The thing is, with my work schedule, I'm going to need a lot of flexibility, so I'd like to earn my bachelor's online. But do employers generally view online degrees as on par with the in-person kind? Also, do you (or your readers) have any advice on how to choose the right program? — Joe College
Dear J.C.: You don't mention whether you've already tried Googling, say, "online degree programs," but, if so, you've no doubt been bombarded with advertising from for-profit schools. The University of Phoenix alone spends over $200 million a year on television and Internet pitches, according to an estimate from Madison Avenue trade paper Ad Age. Nothing wrong with advertising, of course, but in some respects it does make the process of choosing the right online school more difficult.
Here's why: more than 7,000 U.S. colleges and universities now offer long-distance degree programs -- and about 85% of those are traditional brick-and-mortar schools that have expanded into cyberspace over the past few years. Yet traditional colleges don't have the marketing budgets that the huge for-profit schools have. So unless you actively seek out brick-and-mortar schools' online offerings, you may never know they exist.
"Prospective students should be wary of Internet 'guides' to online education that get paid to promote for-profit schools," says Vicky Phillips. "It's called pay-per-lead advertising, and it means the 'guide' gets X dollars for each person it steers to a for-profit university." Traditional colleges don't have such deep pockets, so thousands of them are unlikely to turn up in such directories at all.
"Not only that, but the for-profit schools have tens of thousands of students, while the online bachelor's-in-business program at a traditional university can only accept, say, 30 at a time," she adds. "So even if traditional colleges could afford to pay for online leads, it wouldn't make sense for them to do so. They're operating on an entirely different scale."
Phillips has been researching and comparing online degree programs for 20 years, which is about as long as they've existed. She runs a consumer-information web site called GetEducated.com that you might want to check out.
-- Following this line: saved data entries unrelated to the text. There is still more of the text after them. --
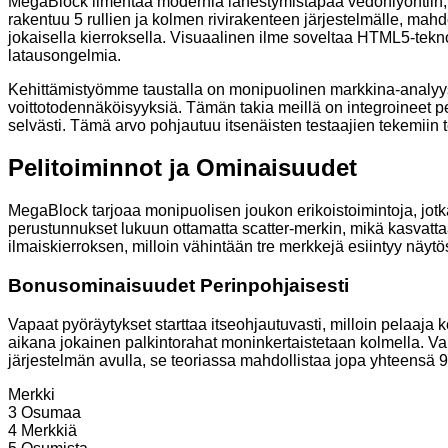
MegaBlock ilmentää modernia lähestymistapaa vedonlyöntiin, l
rakentuu 5 rullien ja kolmen rivirakenteen järjestelmälle, mahd
jokaisella kierroksella. Visuaalinen ilme soveltaa HTML5-tekno
latausongelmia.
Kehittämistyömme taustalla on monipuolinen markkina-analyysi
voittotodennäköisyyksiä. Tämän takia meillä on integroineet pe
selvästi. Tämä arvo pohjautuu itsenäisten testaajien tekemiin t
Pelitoiminnot ja Ominaisuudet
MegaBlock tarjoaa monipuolisen joukon erikoistoimintoja, jot
perustunnukset lukuun ottamatta scatter-merkin, mikä kasvatta
ilmaiskierroksen, milloin vähintään tre merkkejä esiintyy näytö
Bonusominaisuudet Perinpohjaisesti
Vapaat pyöräytykset starttaa itseohjautuvasti, milloin pelaaja
aikana jokainen palkintorahat moninkertaistetaan kolmella. Va
järjestelmän avulla, se teoriassa mahdollistaa jopa yhteensä 9
Merkki
3 Osumaa
4 Merkkiä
The site includes a comparison tool that lets you evaluate and rank schools using 12 different filters. These include type of specialization in your major (business with a minor in finance, for instance); non-profit versus for-profit; secular versus religious (many Christian colleges now offer long-distance learning); and whether the school's programs are 100% online or "hybrids," meaning you'll have to show up in person several times per semester.
Another filter is price. "An online bachelor's degree can cost anywhere from $16,000 to $122,000," Phillips notes. "They are definitely not all alike." GetEducated.com also offers reputation scores based on reviews by current and past students.
In general, Phillips believes online education has gained wide acceptance among employers. "People do worry that companies won't recognize an online degree as equal to the in-person kind," she says. "But our research shows that job interviewers have no problem with it -- as long as they see two things."
First is accreditation by a legitimate accrediting agency -- which can be tricky, since some for-profit schools claim to be accredited by phony agencies they've invented themselves. To make sure any program you're considering is genuinely accredited, check with the Council on Higher Education Accreditation or the U.S. Department of Education.
Second, Phillips recommends you concentrate your search on long-distance degree programs offered by state universities or private brick-and-mortar schools that are likely to be familiar to employers in your state or region, or that have a particularly solid reputation in your industry. "Whatever reputation a school has will carry over to its online-degree programs," she notes. "So a 'brand name' an employer recognizes and respects will matter a lot more than whether you earned the degree online or in person."